EXTRACTED ENTRIES.
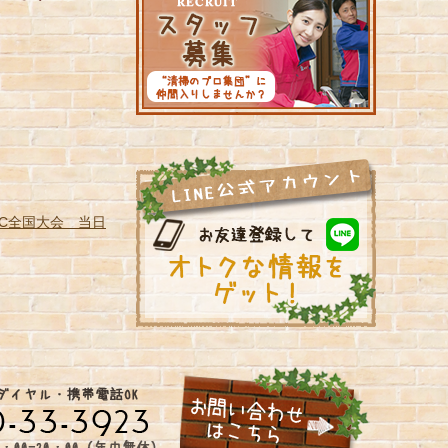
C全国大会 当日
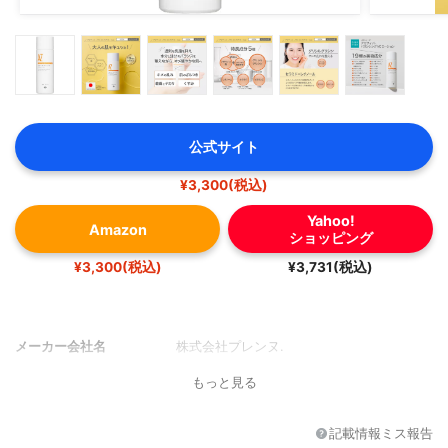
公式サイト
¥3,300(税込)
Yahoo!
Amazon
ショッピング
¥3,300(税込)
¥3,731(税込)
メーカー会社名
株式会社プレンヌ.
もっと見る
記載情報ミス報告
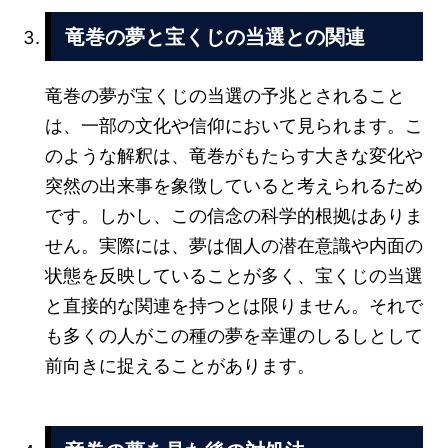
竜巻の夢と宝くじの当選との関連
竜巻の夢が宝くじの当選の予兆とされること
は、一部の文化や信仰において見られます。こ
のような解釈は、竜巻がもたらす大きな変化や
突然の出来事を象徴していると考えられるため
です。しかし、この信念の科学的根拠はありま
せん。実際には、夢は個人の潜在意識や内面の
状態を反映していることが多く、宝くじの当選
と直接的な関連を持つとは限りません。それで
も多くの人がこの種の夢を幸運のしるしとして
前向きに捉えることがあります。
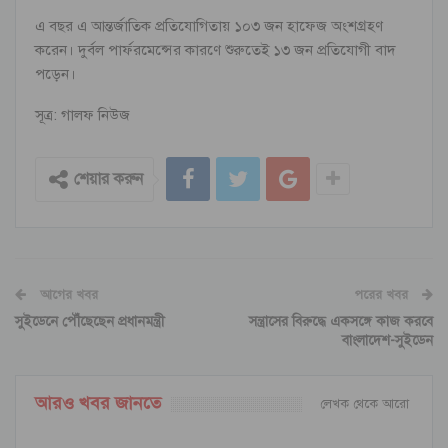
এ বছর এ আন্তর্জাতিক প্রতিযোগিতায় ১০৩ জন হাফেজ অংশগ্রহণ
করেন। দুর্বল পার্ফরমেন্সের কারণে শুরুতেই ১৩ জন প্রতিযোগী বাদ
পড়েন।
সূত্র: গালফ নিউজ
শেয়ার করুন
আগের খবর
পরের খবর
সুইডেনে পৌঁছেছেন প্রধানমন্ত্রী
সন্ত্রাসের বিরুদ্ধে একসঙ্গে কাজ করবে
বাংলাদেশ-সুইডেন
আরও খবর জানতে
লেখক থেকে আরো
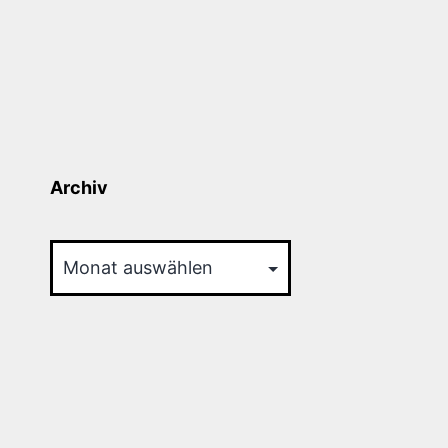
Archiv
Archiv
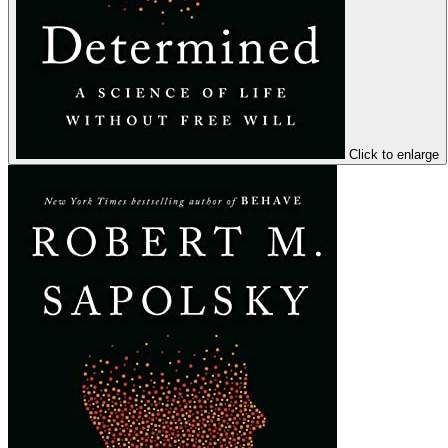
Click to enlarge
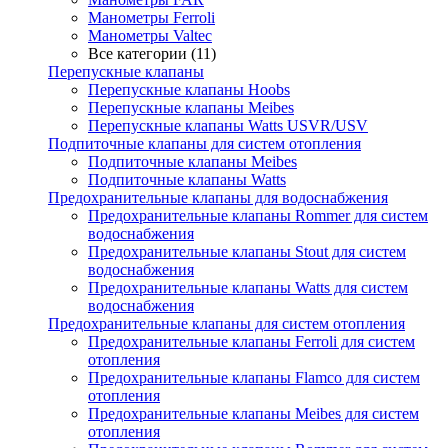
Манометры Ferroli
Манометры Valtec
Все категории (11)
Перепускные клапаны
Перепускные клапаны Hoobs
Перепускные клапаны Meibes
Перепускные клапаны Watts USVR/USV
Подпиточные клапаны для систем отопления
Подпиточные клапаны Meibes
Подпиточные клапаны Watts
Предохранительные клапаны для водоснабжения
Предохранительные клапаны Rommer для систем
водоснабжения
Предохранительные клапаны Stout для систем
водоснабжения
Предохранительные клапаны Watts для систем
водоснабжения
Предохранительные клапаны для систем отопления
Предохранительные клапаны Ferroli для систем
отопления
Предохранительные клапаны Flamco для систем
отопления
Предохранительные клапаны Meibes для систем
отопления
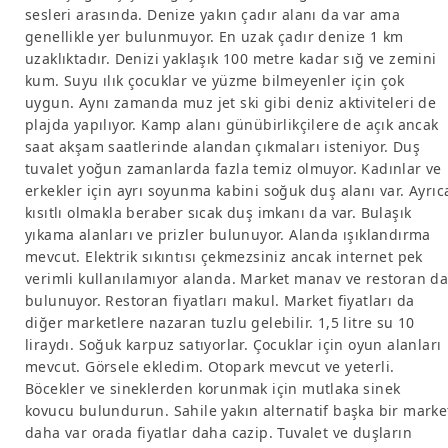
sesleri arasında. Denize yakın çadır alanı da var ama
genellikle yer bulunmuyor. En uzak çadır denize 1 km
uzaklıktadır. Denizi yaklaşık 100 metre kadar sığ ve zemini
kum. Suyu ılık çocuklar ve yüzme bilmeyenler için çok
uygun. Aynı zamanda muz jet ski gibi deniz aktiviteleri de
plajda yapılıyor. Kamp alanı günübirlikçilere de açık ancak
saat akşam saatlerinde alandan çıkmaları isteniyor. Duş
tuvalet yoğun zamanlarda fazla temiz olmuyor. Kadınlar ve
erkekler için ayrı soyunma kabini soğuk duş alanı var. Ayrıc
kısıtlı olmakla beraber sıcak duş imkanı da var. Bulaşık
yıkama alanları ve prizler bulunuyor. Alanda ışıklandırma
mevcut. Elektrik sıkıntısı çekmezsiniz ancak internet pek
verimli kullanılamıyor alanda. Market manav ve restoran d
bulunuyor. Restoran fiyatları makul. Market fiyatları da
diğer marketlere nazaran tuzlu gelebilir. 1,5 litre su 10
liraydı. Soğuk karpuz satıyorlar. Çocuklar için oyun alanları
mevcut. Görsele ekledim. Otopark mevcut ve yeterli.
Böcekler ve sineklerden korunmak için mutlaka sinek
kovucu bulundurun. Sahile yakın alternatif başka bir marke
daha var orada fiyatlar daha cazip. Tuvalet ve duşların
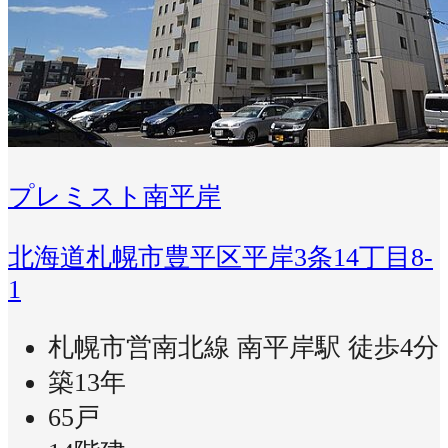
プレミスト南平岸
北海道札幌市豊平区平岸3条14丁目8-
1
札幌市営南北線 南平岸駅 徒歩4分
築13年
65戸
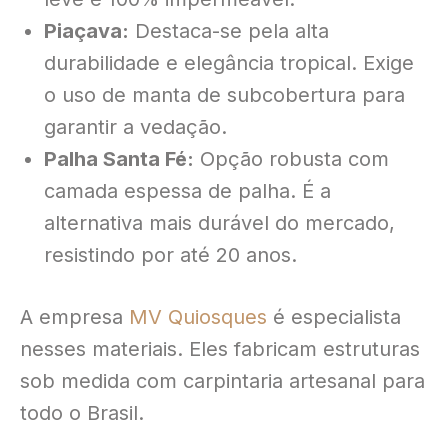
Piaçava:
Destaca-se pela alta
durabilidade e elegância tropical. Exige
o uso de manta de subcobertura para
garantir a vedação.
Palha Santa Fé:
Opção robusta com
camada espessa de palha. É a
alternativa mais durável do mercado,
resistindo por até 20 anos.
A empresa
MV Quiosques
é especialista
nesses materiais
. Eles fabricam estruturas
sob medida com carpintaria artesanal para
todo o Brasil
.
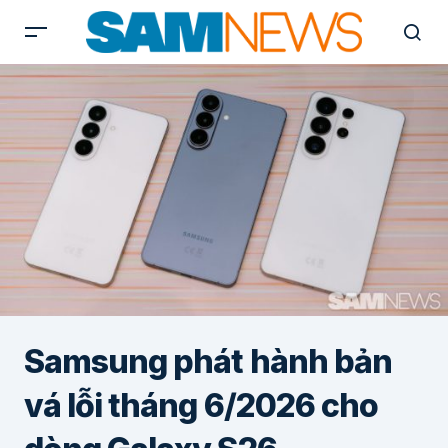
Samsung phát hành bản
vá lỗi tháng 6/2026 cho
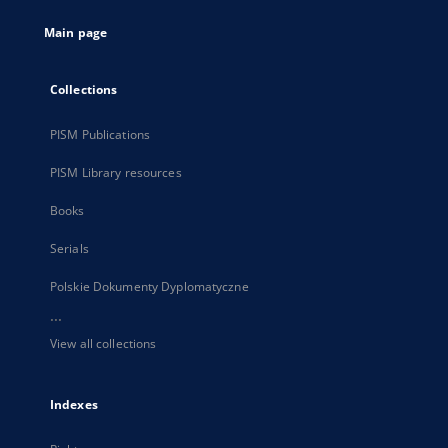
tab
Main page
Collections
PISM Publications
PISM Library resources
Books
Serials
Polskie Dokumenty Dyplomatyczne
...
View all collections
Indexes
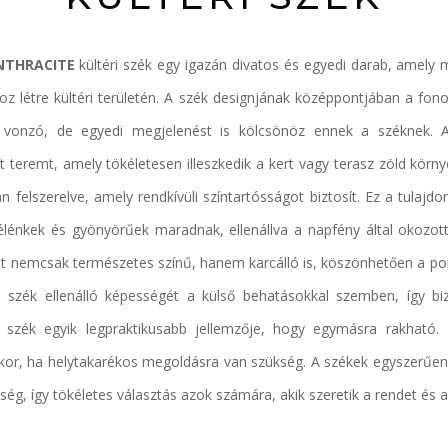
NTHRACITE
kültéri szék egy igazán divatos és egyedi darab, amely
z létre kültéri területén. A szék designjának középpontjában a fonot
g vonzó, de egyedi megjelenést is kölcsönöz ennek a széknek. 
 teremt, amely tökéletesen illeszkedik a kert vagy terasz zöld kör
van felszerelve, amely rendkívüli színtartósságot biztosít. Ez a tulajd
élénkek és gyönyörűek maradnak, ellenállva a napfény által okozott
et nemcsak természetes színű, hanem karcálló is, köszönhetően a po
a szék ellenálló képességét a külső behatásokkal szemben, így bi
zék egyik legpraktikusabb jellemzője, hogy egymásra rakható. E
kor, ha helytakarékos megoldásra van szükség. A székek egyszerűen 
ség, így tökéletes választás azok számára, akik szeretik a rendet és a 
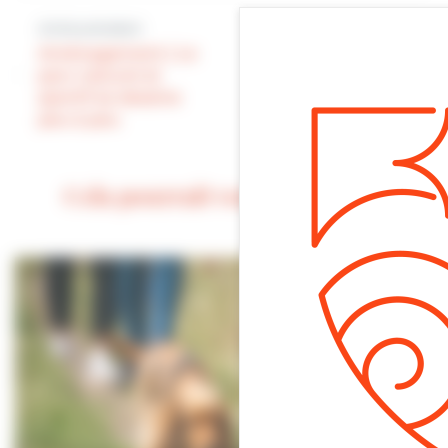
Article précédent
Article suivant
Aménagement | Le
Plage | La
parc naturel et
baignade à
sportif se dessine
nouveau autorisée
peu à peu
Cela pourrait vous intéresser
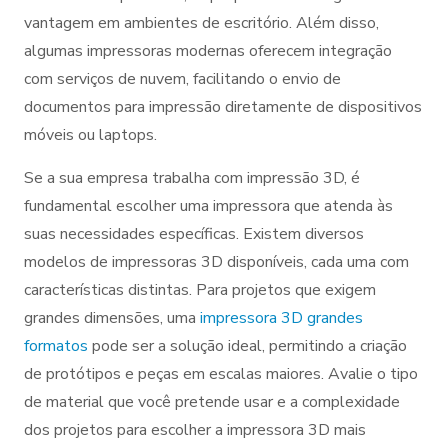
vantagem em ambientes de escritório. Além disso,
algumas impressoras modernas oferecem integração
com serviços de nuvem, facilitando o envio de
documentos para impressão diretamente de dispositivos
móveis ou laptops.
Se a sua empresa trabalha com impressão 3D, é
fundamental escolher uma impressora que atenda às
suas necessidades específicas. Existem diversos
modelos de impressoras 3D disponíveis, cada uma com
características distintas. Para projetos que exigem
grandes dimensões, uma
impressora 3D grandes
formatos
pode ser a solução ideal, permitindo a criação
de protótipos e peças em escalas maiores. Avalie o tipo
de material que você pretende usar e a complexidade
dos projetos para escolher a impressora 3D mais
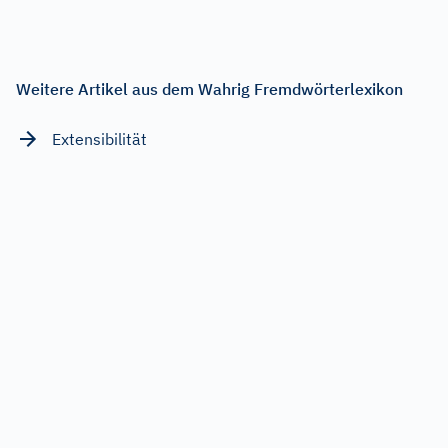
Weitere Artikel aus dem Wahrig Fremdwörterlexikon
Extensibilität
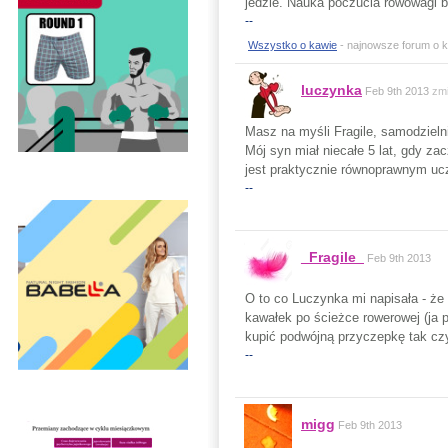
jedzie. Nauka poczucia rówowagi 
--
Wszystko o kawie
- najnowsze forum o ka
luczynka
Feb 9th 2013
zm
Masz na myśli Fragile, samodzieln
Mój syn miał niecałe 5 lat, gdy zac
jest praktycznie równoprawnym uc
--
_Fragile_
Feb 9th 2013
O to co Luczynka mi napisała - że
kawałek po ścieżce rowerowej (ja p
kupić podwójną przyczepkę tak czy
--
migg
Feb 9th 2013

EXERCISE. The lines from the one with "Wszystko o kawie" through the final line of the data are to be reproduced exactly, both included, with no other lines.

THE ANSWER.
Wszystko o kawie
- najnowsze forum o ka
luczynka
Feb 9th 2013
zm
Masz na myśli Fragile, samodzieln
Mój syn miał niecałe 5 lat, gdy zac
jest praktycznie równoprawnym uc
--
_Fragile_
Feb 9th 2013
O to co Luczynka mi napisała - że
kawałek po ścieżce rowerowej (ja p
kupić podwójną przyczepkę tak czy
--
migg
Feb 9th 2013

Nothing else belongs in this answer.